Jorge Dorio | Miércoles 13 de febrero de 2013
El lenguaje es una ciénaga donde la raíz de las palabras
rebota en la actualidad y la política, produciendo un eco engañoso. Este debe
ser el punto de partida desde donde plantear las claves para instituir nuevos
sentidos que permitan construir relatos integradores sobre los últimos diez
años de transformaciones en la Argentina.

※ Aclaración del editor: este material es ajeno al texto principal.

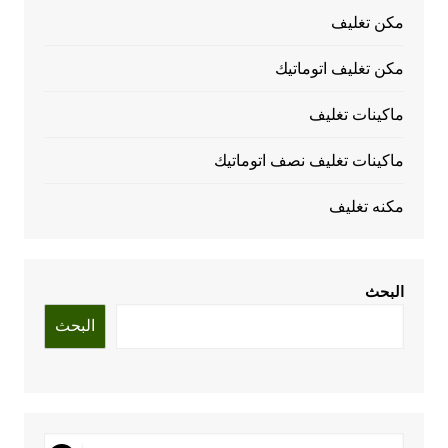
مكن تغليف
مكن تغليف اتوماتيك
ماكينات تغليف
ماكينات تغليف نصف اتوماتيك
مكنه تغليف
البحث
البحث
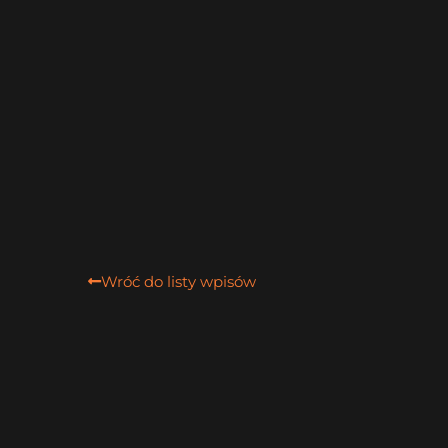
Wróć do listy wpisów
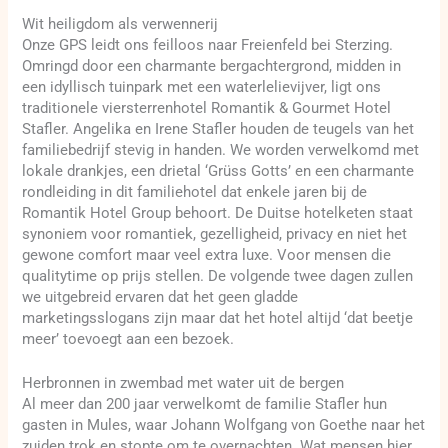
Wit heiligdom als verwennerij
Onze GPS leidt ons feilloos naar Freienfeld bei Sterzing.
Omringd door een charmante bergachtergrond, midden in
een idyllisch tuinpark met een waterlelievijver, ligt ons
traditionele viersterrenhotel Romantik & Gourmet Hotel
Stafler. Angelika en Irene Stafler houden de teugels van het
familiebedrijf stevig in handen. We worden verwelkomd met
lokale drankjes, een drietal ‘Grüss Gotts’ en een charmante
rondleiding in dit familiehotel dat enkele jaren bij de
Romantik Hotel Group behoort. De Duitse hotelketen staat
synoniem voor romantiek, gezelligheid, privacy en niet het
gewone comfort maar veel extra luxe. Voor mensen die
qualitytime op prijs stellen. De volgende twee dagen zullen
we uitgebreid ervaren dat het geen gladde
marketingsslogans zijn maar dat het hotel altijd ‘dat beetje
meer’ toevoegt aan een bezoek.
Herbronnen in zwembad met water uit de bergen
Al meer dan 200 jaar verwelkomt de familie Stafler hun
gasten in Mules, waar Johann Wolfgang von Goethe naar het
zuiden trok en stopte om te overnachten. Wat mensen hier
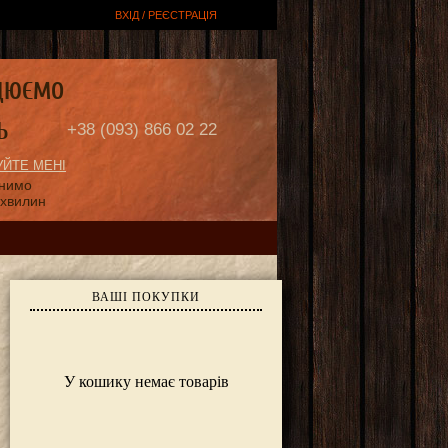
ВХІД / РЕЄСТРАЦІЯ
ЦЮЄМО
Ь
+38 (093) 866 02 22
ЙТЕ МЕНІ
онимо
 хвилин
ВАШІ ПОКУПКИ
У кошику немає товарів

Hay momentos de la historia en los que la blasfemia abre el
camino de la redención.
En la frase precedente campea un aire de familia -una
música- que hace temer la aparición de otro solemne y vacío comentario sobre la
abdicación del Papa Ratzinger. Tengo malas noticias: el lenguaje es una ciénaga
donde la raíz de las palabras rebota en las galerías de la actualidad y produce
un eco engañoso. Pero el equívoco aquí es intencional. Del mismo modo que las
voces "blasfemia" y "redención" son inexorablemente devoradas por el contexto
vaticano, cada expresión que utilizamos carga una historia que gravita en su
sentido hasta impedirnos cualquier intento de reflexión autónoma. La tradición,
como el demonio, está en todas partes. Y la mejor de sus estrategias es
hacernos creer que no existe.
Del mismo modo que la historiografía liberal consagró en los
textos escolares las victorias de las clases dominantes como hechos de
justicia, maquillando de coraje la violencia represiva y barnizando de azar y
sin sentido las traiciones más flagrantes, el peso de los años y las
repeticiones anestesiaron el carácter sesgado de instituciones y valores. No es
suficiente darle un contexto más equilibrado y ecuánime a las luchas populares
de la patria para que nociones como "barbarie" o "civilización" suenen de forma
virginal en la discusión política.
Las transformaciones que en el próximo mayo cumplirán una
década pueden ser narradas en una variedad de planos que, con matices
cambiantes, satisfacen un paisaje urbanamente negociable para entrar en la
historia. Lo palpable de una legislación transformadora y lo contundente de las
estadísticas no sujetas a sospechas son columnas que sustentan el período. Pero
lo que se juega de aquí en más reclama una potencia fundacional que su propia
vocación redentora debe nacer con el estigma de la blasfemia. Solo al cabo de
diez años de cotidianas rencillas de vuelo bajo ha sido posible, por ejemplo,
postular que en la concepción (de neto cuño estadounidense) del Poder Judicial
abreva una vocación de barrera para la soberanía popular. Y entender desde allí
que lo sagrado nunca estuvo en el mármol de las instituciones sino en el
espíritu de los pueblos. La intención provocadora del título elegido para estas
líneas replica un desafío semejante para pensar lo por venir.
En la capacidad de asumir el escándalo de ciertas posturas
sin detenerse en las tilinguerías de lo que históricamente fue intocable, puede
buscarse más de una clave para esas polémicas que algunos hoy mismo quieren
condenar por su ruido y por su furia.